ICOSL target occupancy and the pharmacokinetics/pharmacodynamic relationship. (A) ICOSL target occupancy on circulating B cells from the multiple-ascending dose (MAD) study is shown by dose and visit (placebo: 0 mg and AMG 557: 6, 18, 30, 45, 70, 140 and 210 mg). Means from each applicable visit from day 1 to day 253 are graphed and coloured in chronological order within each dose group along with and 95% CIs. The baseline 95% CI of all data points is shown as a grey band. (B) The relationship between AMG 557 serum concentration and ICOSL target occupancy on circulating B cells from the combined single-ascending dose and MAD studies. ICOSL target occupancy is shown on the y-axis, and AMG 557 serum concentration on the x-axis.

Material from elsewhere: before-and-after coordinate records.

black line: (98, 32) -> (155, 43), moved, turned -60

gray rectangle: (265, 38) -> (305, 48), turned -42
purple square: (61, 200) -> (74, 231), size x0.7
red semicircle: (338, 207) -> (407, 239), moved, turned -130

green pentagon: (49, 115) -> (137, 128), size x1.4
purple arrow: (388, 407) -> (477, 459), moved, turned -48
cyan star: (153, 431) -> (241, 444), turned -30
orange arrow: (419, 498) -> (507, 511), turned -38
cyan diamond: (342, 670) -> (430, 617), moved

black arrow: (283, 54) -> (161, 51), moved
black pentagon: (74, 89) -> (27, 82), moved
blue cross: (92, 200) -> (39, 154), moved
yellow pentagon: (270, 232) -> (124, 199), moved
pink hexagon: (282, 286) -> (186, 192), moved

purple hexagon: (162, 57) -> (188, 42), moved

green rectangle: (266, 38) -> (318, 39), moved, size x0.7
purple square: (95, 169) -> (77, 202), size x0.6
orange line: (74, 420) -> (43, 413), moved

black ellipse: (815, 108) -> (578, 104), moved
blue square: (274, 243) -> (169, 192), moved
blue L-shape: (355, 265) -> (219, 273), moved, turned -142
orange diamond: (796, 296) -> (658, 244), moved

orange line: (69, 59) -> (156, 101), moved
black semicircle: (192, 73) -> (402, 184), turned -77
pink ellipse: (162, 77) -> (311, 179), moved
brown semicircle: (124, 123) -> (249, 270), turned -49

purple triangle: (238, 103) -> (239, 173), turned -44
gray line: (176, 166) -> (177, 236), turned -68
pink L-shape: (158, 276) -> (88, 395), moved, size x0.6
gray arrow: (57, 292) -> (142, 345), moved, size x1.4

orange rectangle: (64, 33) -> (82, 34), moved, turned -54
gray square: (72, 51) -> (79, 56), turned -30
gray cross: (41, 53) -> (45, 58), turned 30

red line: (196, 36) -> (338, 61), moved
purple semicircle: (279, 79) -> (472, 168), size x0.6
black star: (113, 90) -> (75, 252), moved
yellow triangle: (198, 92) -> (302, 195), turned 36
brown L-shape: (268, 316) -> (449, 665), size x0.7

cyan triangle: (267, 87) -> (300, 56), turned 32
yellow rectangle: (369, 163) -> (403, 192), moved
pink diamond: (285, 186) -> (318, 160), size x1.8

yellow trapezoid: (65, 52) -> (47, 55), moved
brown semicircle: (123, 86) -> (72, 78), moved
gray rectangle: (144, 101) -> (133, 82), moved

The observed data are shown as solid black symbols, and the model-predicted median and 80% prediction interval are shown as a solid line and blue shaded area. (C) Relationship between AMG 557 trough concentration at steady state with AMG 557 dose. The model-estimated IC₉₉ (with 95% CI) for the AMG 557 target occupancy is shown as a coloured bar.

Figure 4

Pharmacodynamic effect of AMG 557—inhibition of the anti-keyhole limpet haemocyanin (KLH) IgG response. Anti-IgM and anti-IgG responses are shown for the placebo subjects and the aggregate AMG 557-treated subjects from the single-ascending dose (SAD) (A and B) and multiple-ascending dose (MAD) (C and D) studies. Data are shown for all four graphs by time following the first KLH immunisation on the x-axis and baseline-adjusted anti-KLH IgM (A and C) and anti-KLH IgG (B and D) values. The second KLH immunisation was administered approximately four weeks later (arrow). The fold change over baseline is shown on the right y-axis and the baseline-adjusted value (median fluorescence intensity (MFI) for IgM and concentration for IgG) is shown on the left y-axis; the dashed line indicates a fold change of 1. All AMG 557 doses were pooled for comparison to the placebo group. The number of values per symbol is indicated at the top of each graph. The plots show the mean±SEM.

Figure 5

Effect of dose level on the anti-keyhole limpet haemocyanin (KLH) IgG response in the multiple-ascending dose (MAD) study. (A) anti-KLH IgG serum values by individual cohort in the MAD study (uncensored). (B) Anti-KLH IgG serum values by individual cohort in the MAD study with the nine (of 51) pre-existing (ie, pre-immunisation) anti-KLH IgG-positive subjects removed. For both graphs, data are shown by study day (x-axis) and the anti-KLH IgG mean±SEM (y-axis), the dose level is indicated in the legend and the number of samples per symbol are shown in parentheses. (C) Mean area under the curve (AUC) (±SEM) of the serum anti-KLH IgG from the first KLH to 112 days after the first KLH (y-axis) is shown versus the mean AUC (±SEM) AMG 557 serum concentration from study day 1 to 112 days after the first KLH for the single-ascending dose (SAD) and the MAD studies. Pre-immunisation anti-KLH IgG-positive subjects from both studies were excluded from the analysis.

Figure 6

Serum anti-tetanus toxin IgG and total IgG levels do not change over time in the multiple-ascending dose study. Serum samples were tested at baseline (day 1, pre-dose), and post-dose days 85, 169 and 253 (end of study). Subjects are grouped by dose level. (A) Anti-TT IgG levels. For samples with tetanus antitoxoid concentration >8.30 IU/mL (the upper limit of the assay), 8.30 IU/mL was used for the analysis. (B) Total IgG levels. The number of samples tested is indicated in parentheses in the figure legend.